Instantly, people were interested. Several agencies followed up with the FCA to explore trying to host such an event, but ultimately couldn’t make it come together.
Meanwhile I had co-founded AIR -- again, that’s the nonprofit Alliance for Innovative Regulation, with Petal card co-founder David Ehrich. This spring, the FCA asked if AIR would host such a satellite event. And we, of course, said yes.
We really had to sprint, to organize this sprint! Our little team -- David, Lexi Frazier and Amrita Vir -- worked day and night, as did the team at the FCA in London, to put it together.
We lined up participants with the right mix of skills and, about two weeks before the sprint, we held a telephone “boot camp” for them to explain the process. We gave everyone access to each other, and to a tool for getting organized, and to a set of synthetic data created by a UK company called Harbr, in which very realistic financial crime patterns were hidden We also set up access to cloud computing environments donated by Amazon Web Services and Microsoft Azure. People began thinking about problems to solve and finding teammates.
And then, on Tuesday of last week, we kicked off the sprint live at the Washington office of EY, which provided the facilities. We connected to London for a welcome, managing the five hour time difference. We heard a presentation from US law enforcement, by Mike Loughnane, sharing the perspective of the actual people who use AML information to catch criminals.
Most of the people on these teams had never met until that Tuesday morning. Some were software developers who knew little about AML. Some were AML compliance officers or regulators who knew little about technology. They came from big and small banks, fintech firms, and consultancies. Again, some came from three US regulatory agencies. They formed themselves into their working groups, with each team recruiting a combination of subject matter experts, front-end and back-end developers, and preferably a designer. They picked the AML problems they wanted to solve. We provided them with floating “doctors” to guide and problem solve.
And then they got to work, for two and a half days.
On the final day, the Friday, we gathered for a big event, much of which was joint with the FCA. In Washington, we had a keynote speech by FDIC Chairman Jelena McWilliams, simulcast to London, which included her compelling vision for transforming FDIC bank supervision through technology. From London, meanwhile, we had a simulcast address from US Assistant Treasury Secretary Marshall Billingslea. We also had the benefit of the FCA sending their head of Innovate, Samantha Emery, who had come to the US as a sort of ambassador to our event and spoke eloquently about how regulators must and can change.
Then the “hacker” teams demonstrated their solutions, for which Chairman McWilliams graciously agreed to serve as a judge along with other distinguished leaders.
Again, I’ll be posting much more information on what happened in the coming weeks.

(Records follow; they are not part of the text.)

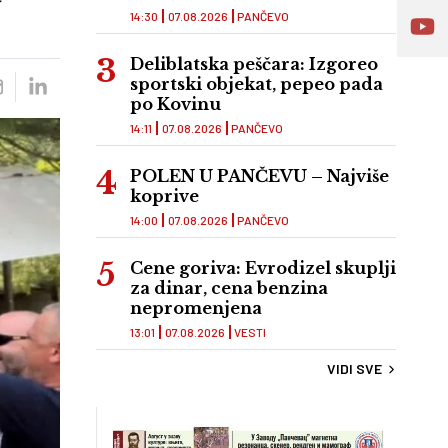
14:30
07.08.2026
PANČEVO
Deliblatska peščara: Izgoreo
sportski objekat, pepeo pada
po Kovinu
14:11
07.08.2026
PANČEVO
POLEN U PANČEVU – Najviše
koprive
14:00
07.08.2026
PANČEVO
Cene goriva: Evrodizel skuplji
za dinar, cena benzina
nepromenjena
13:01
07.08.2026
VESTI
VIDI SVE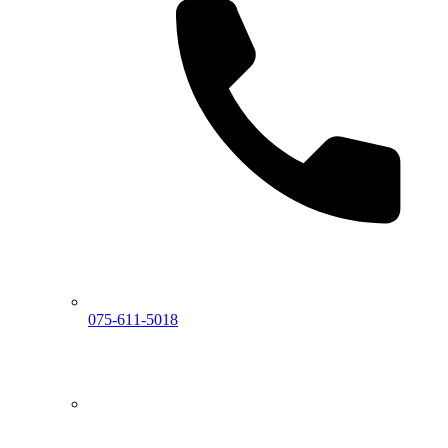
075-611-5018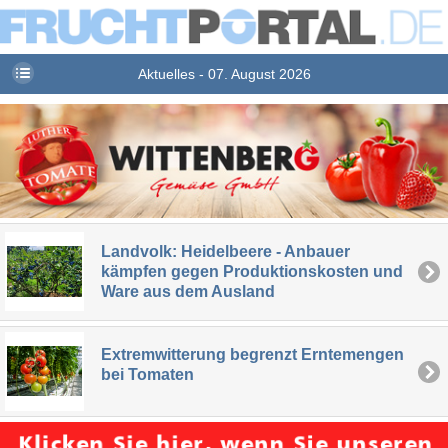
Aktuelles - 07. August 2026
Landvolk: Heidelbeere - Anbauer
kämpfen gegen Produktionskosten und
Ware aus dem Ausland
Extremwitterung begrenzt Erntemengen
bei Tomaten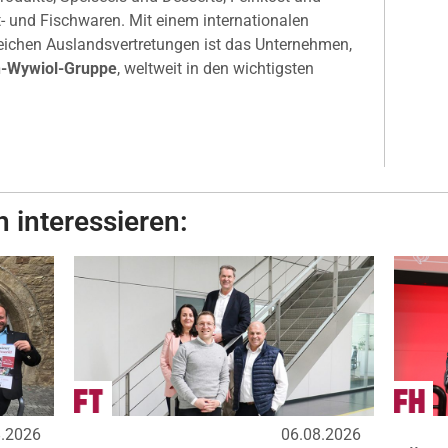
t- und Fischwaren. Mit einem internationalen
reichen Auslandsvertretungen ist das Unternehmen,
rn-Wywiol-Gruppe
, weltweit in den wichtigsten
 interessieren:
8.2026
06.08.2026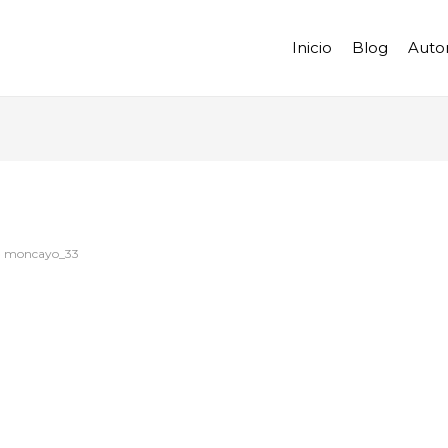
Inicio
Blog
Auto
moncayo_33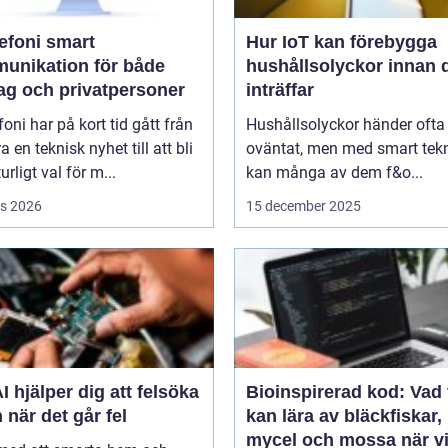
oni smart
Hur IoT kan förebygga
unikation för både
hushållsolyckor innan 
tag och privatpersoner
inträffar
efoni har på kort tid gått från
Hushållsolyckor händer ofta
a en teknisk nyhet till att bli
oväntat, men med smart tek
urligt val för m...
kan många av dem f&o...
s 2026
15 december 2025
I hjälper dig att felsöka
Bioinspirerad kod: Vad 
 när det går fel
kan lära av bläckfiskar,
mycel och mossa när v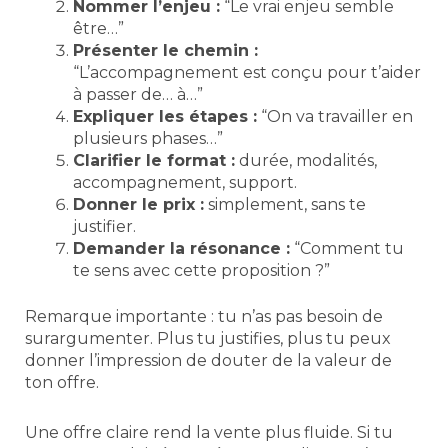
Nommer l’enjeu :
“Le vrai enjeu semble
être…”
Présenter le chemin :
“L’accompagnement est conçu pour t’aider
à passer de… à…”
Expliquer les étapes :
“On va travailler en
plusieurs phases…”
Clarifier le format :
durée, modalités,
accompagnement, support.
Donner le prix :
simplement, sans te
justifier.
Demander la résonance :
“Comment tu
te sens avec cette proposition ?”
Remarque importante : tu n’as pas besoin de
surargumenter. Plus tu justifies, plus tu peux
donner l’impression de douter de la valeur de
ton offre.
Une offre claire rend la vente plus fluide. Si tu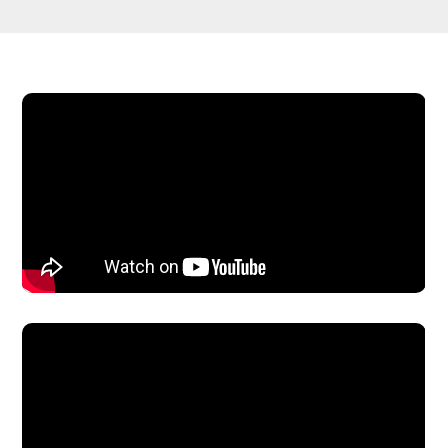
allowfullscreen>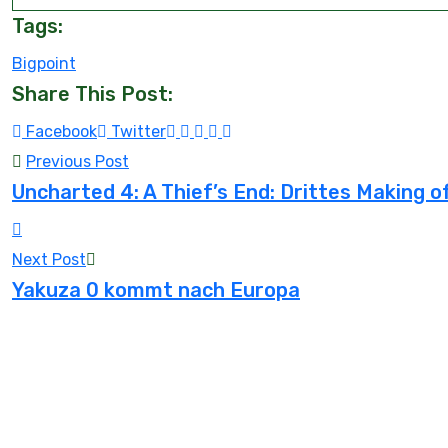
Tags:
Bigpoint
Share This Post:
Youtube
LinkedIn
Whatsapp
Tumblr
Reddit
Facebook
Twitter
Previous Post
Uncharted 4: A Thief’s End: Drittes Making of
Next Post
Yakuza 0 kommt nach Europa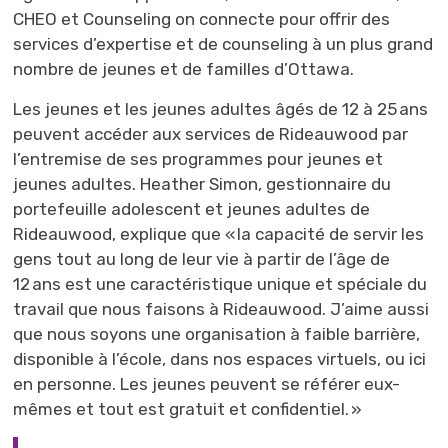
CHEO et Counseling on connecte pour offrir des
services d’expertise et de counseling à un plus grand
nombre de jeunes et de familles d’Ottawa.
Les jeunes et les jeunes adultes âgés de 12 à 25 ans
peuvent accéder aux services de Rideauwood par
l’entremise de ses programmes pour jeunes et
jeunes adultes. Heather Simon, gestionnaire du
portefeuille adolescent et jeunes adultes de
Rideauwood, explique que « la capacité de servir les
gens tout au long de leur vie à partir de l’âge de
12 ans est une caractéristique unique et spéciale du
travail que nous faisons à Rideauwood. J’aime aussi
que nous soyons une organisation à faible barrière,
disponible à l’école, dans nos espaces virtuels, ou ici
en personne. Les jeunes peuvent se référer eux-
mêmes et tout est gratuit et confidentiel. »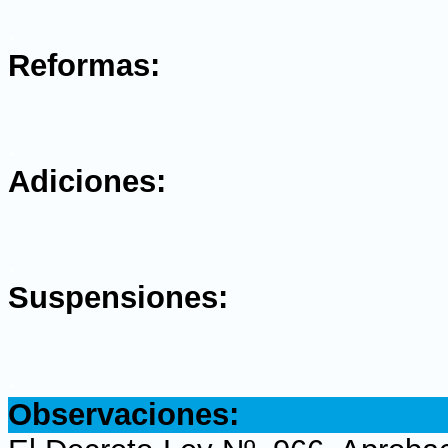
.
Reformas:
.
Adiciones:
.
Suspensiones:
.
Observaciones: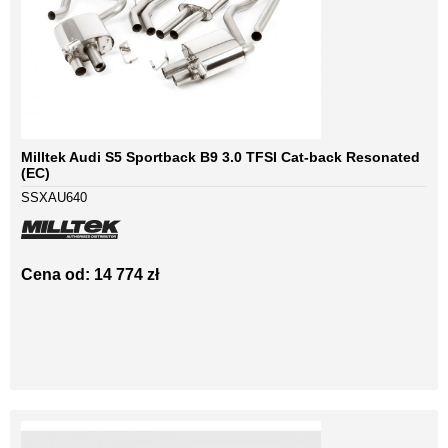
Milltek Audi S5 Sportback B9 3.0 TFSI Cat-back Resonated
(EC)
SSXAU640
Cena od: 14 774 zł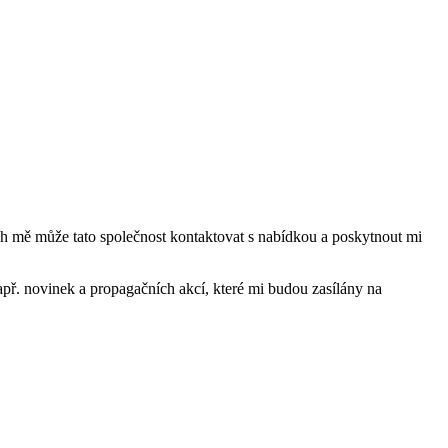
mě může tato společnost kontaktovat s nabídkou a poskytnout mi
ř. novinek a propagačních akcí, které mi budou zasílány na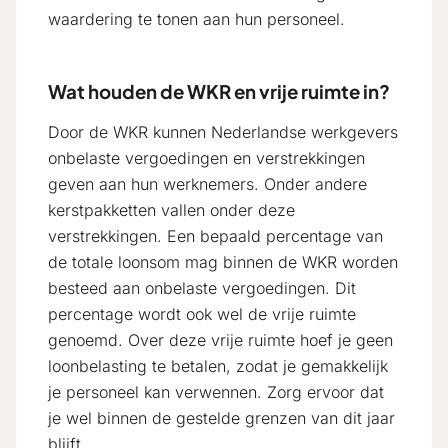
waardering te tonen aan hun personeel.
Wat houden de WKR en vrije ruimte in?
Door de WKR kunnen Nederlandse werkgevers
onbelaste vergoedingen en verstrekkingen
geven aan hun werknemers. Onder andere
kerstpakketten vallen onder deze
verstrekkingen. Een bepaald percentage van
de totale loonsom mag binnen de WKR worden
besteed aan onbelaste vergoedingen. Dit
percentage wordt ook wel de vrije ruimte
genoemd. Over deze vrije ruimte hoef je geen
loonbelasting te betalen, zodat je gemakkelijk
je personeel kan verwennen. Zorg ervoor dat
je wel binnen de gestelde grenzen van dit jaar
blijft.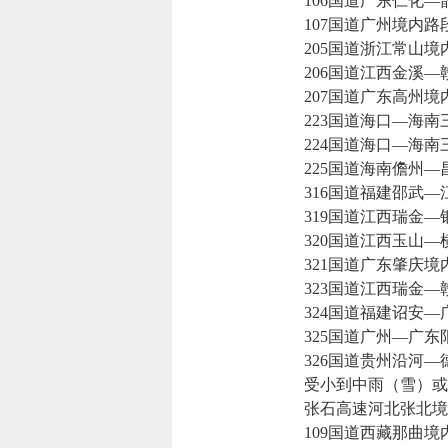
106国道广东仁化—
107国道广州境内路
205国道浙江常山境
206国道江西金溪—
207国道广东高州境
223国道海口—海南
224国道海口—海南
225国道海南儋州—
316国道福建邵武—
319国道江西瑞金—
320国道江西玉山—
321国道广东肇庆境
323国道江西瑞金—
324国道福建诏安—
325国道广州—广东
326国道贵州沿河—
受小到中雨（雪）或雨
张石高速河北张北境
109国道西藏那曲境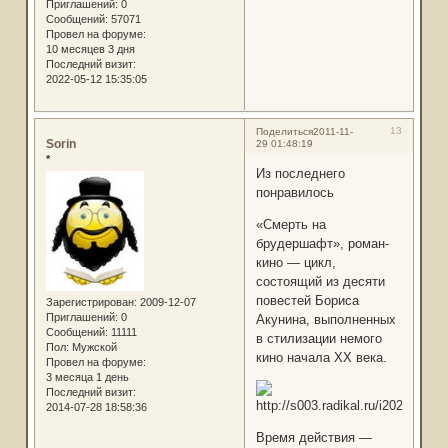
Приглашений:
0
Сообщений:
57071
Провел на форуме:
10 месяцев 3 дня
Последний визит:
2022-05-12 15:35:05
13
Поделиться
2011-11-
Sorin
29 01:48:19
*
Из последнего
понравилось
«Смерть на
брудершафт», роман-
кино — цикл,
состоящий из десяти
повестей Бориса
Зарегистрирован
: 2009-12-07
Приглашений:
0
Акунина, выполненных
Сообщений:
11111
в стилизации немого
Пол:
Мужской
кино начала XX века.
Провел на форуме:
3 месяца 1 день
Последний визит:
2014-07-28 18:58:36
Время действия —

We’ll put information in the show notes for this episode, and you can also start to find material at our partially-built landing page, www.RegulationInnovation.org. When the FCA asked us to host the sprint, AIR was so new that we didn’t -- and still don’t -- even have a logo. We just have a picture of a robot! So keep watching as we post more information, including the exciting follow ups as our sprint teams are invited to demo their innovative tools to US regulatory agencies in the coming weeks.
Again, this event feels to me like the most meaningful thing I’ve been involved with in my career. The response has been overwhelming. The energy is off the chart. Much, much more to come!